Re: [PATCH] Mantaining turnstile aligned to 128 bytes in i386 CPUs
- From: Bruce Evans <bde@xxxxxxxxxxx>
- Date: Fri, 19 Jan 2007 16:59:46 +1100 (EST)
I'll try to keep this shorter :-).
On Thu, 18 Jan 2007, Matthew Dillon wrote:
:Fully cached case:
:% copy0: 16907105855 B/s ( 242265 us) (movsq)
:% ...
:% copyQ: 13658478027 B/s ( 299887 us) (movdqa)
:% ...
:% copyT: 16456408196 B/s ( 248900 us) (movq (i))
:
:This doesn't contradict your claim since main memory is not really involved.
:Everything should be limited by instruction and cache bandwidth, but for
:some reason movdqa is quite slow despite or because of my attempts to
:schedule it perfectly.
Well, that's one of the problems. Actually two of the problems.
First, prefetching tends to add more confusion then it solves when
used in a copy loop, because for all intents and purposes you are
already keeping the memory pipeline full simply by the fact that
the writes are buffered.
The above is for the non-prefetched case (except for the target of
nontemporal writes). Handling and interpreting prefetching is certainly
confusing in other cases.
I'd better describe what my benchmark does in a bit more detail: to
get reasonably accuracy, it is necessary to iterate many times, but
that gives the same not-very-real-world cache state for all iterations
except the first. I just run it with different block sizes. 4K gives
the "fully (L1) cached case", somewhere between 40K and 400K gives the
"fully (L2) cached case", and 4M-200M gives the "fully uncached case".
I don't test lower levels except by accidentally starting swapping.
There is an option to pre-cache the target before starting the iterations.
This can only make a difference if the block size is small enough for
the target to remain cached (or there number of iterations is too
small), and the copying used nontemporal stores so that the copying
itself doesn't pre-cache the target. I didn't use this option in the
benchmark results quoted in this thread.
By the time the loop gets back around to
the read it has to stall anyway because the writes are still being
pushed out to memory (read-before-write ordering doesn't help because
all that accomplishes is to force the write buffer to stay perpetually
full (possibly in a non-optimal fashion), and the cpu stalls anyway.

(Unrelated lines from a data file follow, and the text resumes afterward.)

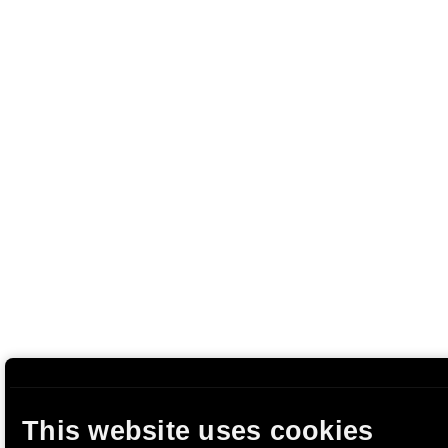
This website uses cookies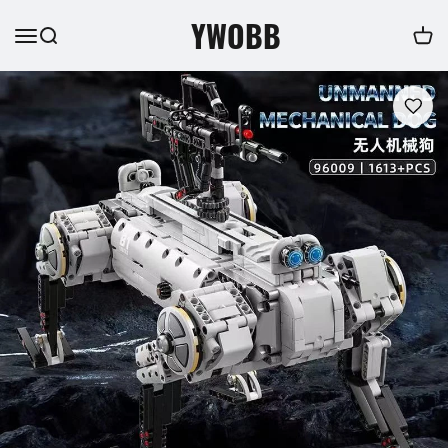
YWOBB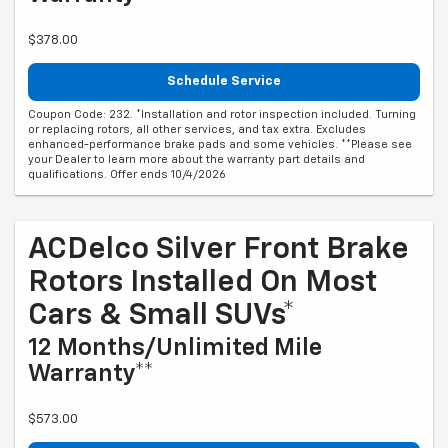
$378.00
Schedule Service
Coupon Code: 232. *Installation and rotor inspection included. Turning
or replacing rotors, all other services, and tax extra. Excludes
enhanced-performance brake pads and some vehicles. **Please see
your Dealer to learn more about the warranty part details and
qualifications. Offer ends 10/4/2026
ACDelco Silver Front Brake
Rotors Installed On Most
Cars & Small SUVs*
12 Months/Unlimited Mile
Warranty**
$573.00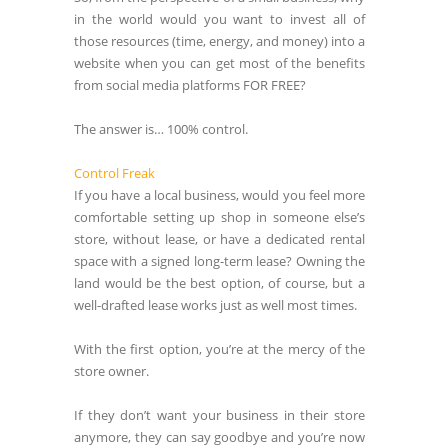
in the world would you want to invest all of
those resources (time, energy, and money) into a
website when you can get most of the benefits
from social media platforms FOR FREE?
The answer is… 100% control.
Control Freak
If you have a local business, would you feel more
comfortable setting up shop in someone else’s
store, without lease, or have a dedicated rental
space with a signed long-term lease? Owning the
land would be the best option, of course, but a
well-drafted lease works just as well most times.
With the first option, you’re at the mercy of the
store owner.
If they don’t want your business in their store
anymore, they can say goodbye and you’re now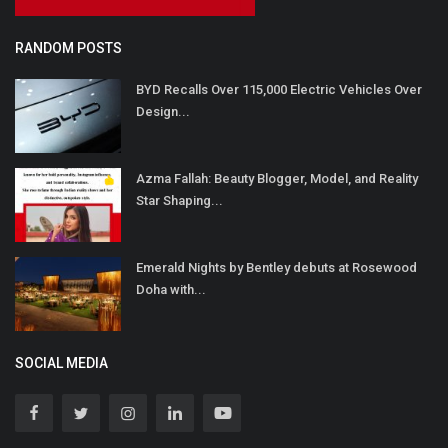
RANDOM POSTS
BYD Recalls Over 115,000 Electric Vehicles Over
Design...
Azma Fallah: Beauty Blogger, Model, and Reality
Star Shaping...
Emerald Nights by Bentley debuts at Rosewood
Doha with...
SOCIAL MEDIA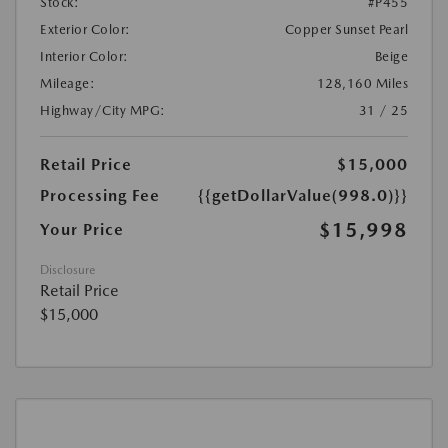
Stock:
#P455
Exterior Color:
Copper Sunset Pearl
Interior Color:
Beige
Mileage:
128,160 Miles
Highway/City MPG:
31 / 25
Retail Price
$15,000
Processing Fee
{{getDollarValue(998.0)}}
$15,998
Your Price
Disclosure
Retail Price
$15,000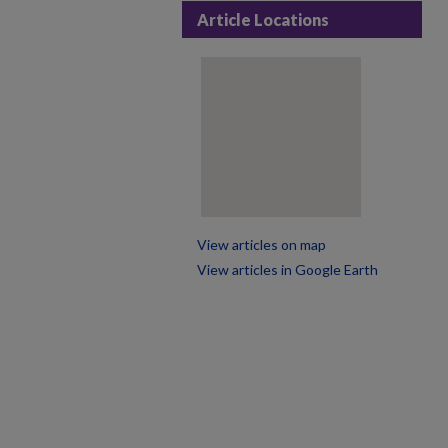
Article Locations
View articles on map
View articles in Google Earth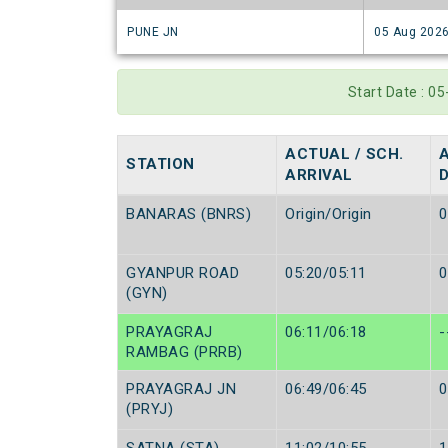
PUNE JN
05 Aug 202
Start Date : 0
ACTUAL / SCH.
STATION
ARRIVAL
BANARAS (BNRS)
Origin/Origin
0
GYANPUR ROAD
05:20/05:11
0
(GYN)
PRAYAGRAJ
06:11/06:18
-
RAMBAG (PRRB)
PRAYAGRAJ JN
06:49/06:45
0
(PRYJ)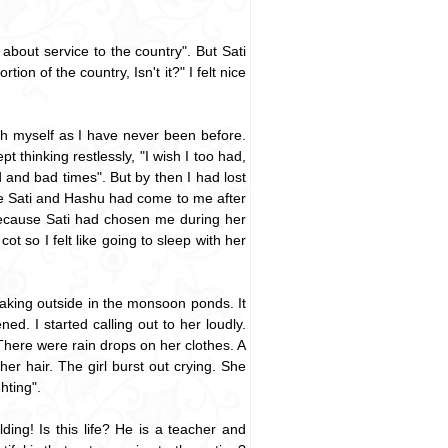
about service to the country". But Sati
on of the country, Isn't it?" I felt nice
ith myself as I have never been before.
thinking restlessly, "I wish I too had,
and bad times". But by then I had lost
me Sati and Hashu had come to me after
 because Sati had chosen me during her
ot so I felt like going to sleep with her
roaking outside in the monsoon ponds. It
. I started calling out to her loudly.
There were rain drops on her clothes. A
r hair. The girl burst out crying. She
hting".
ing! Is this life? He is a teacher and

I had mostly forgotten about read/write ordering. It is going to limit
execution reordering in a MD way. I only have good/handy documentation
of it for A64. On A64, write ordering is fairly strict, but almost any
order is possible for a combination of reads and writes provided the
writes can be held in the write buffer and the reads and writes are to
different locations. Read ordering is fairly non-strict. Reads can be
reordered ahead of writes.
This doesn't quite agree with what you said. It allows enough reordering
to prevent stalls provided the CPU is clever enough and the copy is not
overlapped. The CPU can take almost any ordering of sequential reads
and writes and turn it into:
setup
for (;;) {
read next cache line
write previous cache line from write buffer
(write buffer size must be >= cache line size)
}
I don't know which CPUs are clever enough to do this or exactly which
static instruction order makes it easiest for them, but have noticed
reasonable orders which give mysterious slowdowns that are probably
related to this.
I've tried every combination of prefetching and non-temporal
instructions imagineable and it has reduced performance more often
then it has improved it. I can write an optimal copy loop for
particular situations but the problem is that the same loop becomes
extremely inefficient under any *OTHER* conditions.
Same here, except I wouldn't call most of the non-optimal cases _extremely_
inefficient. Do you have real-world tests?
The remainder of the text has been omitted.